__Work to be completed__
Print every record exactly, but leave out the pictures.

__Data for the task__

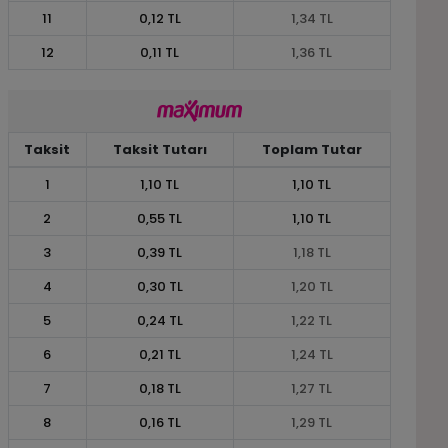
11
0,12 TL
1,34 TL
12
0,11 TL
1,36 TL
Taksit
Taksit Tutarı
Toplam Tutar
1
1,10 TL
1,10 TL
2
0,55 TL
1,10 TL
3
0,39 TL
1,18 TL
4
0,30 TL
1,20 TL
5
0,24 TL
1,22 TL
6
0,21 TL
1,24 TL
7
0,18 TL
1,27 TL
8
0,16 TL
1,29 TL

__Response to this exercise__
11
0,12 TL
1,34 TL
12
0,11 TL
1,36 TL
Taksit
Taksit Tutarı
Toplam Tutar
1
1,10 TL
1,10 TL
2
0,55 TL
1,10 TL
3
0,39 TL
1,18 TL
4
0,30 TL
1,20 TL
5
0,24 TL
1,22 TL
6
0,21 TL
1,24 TL
7
0,18 TL
1,27 TL
8
0,16 TL
1,29 TL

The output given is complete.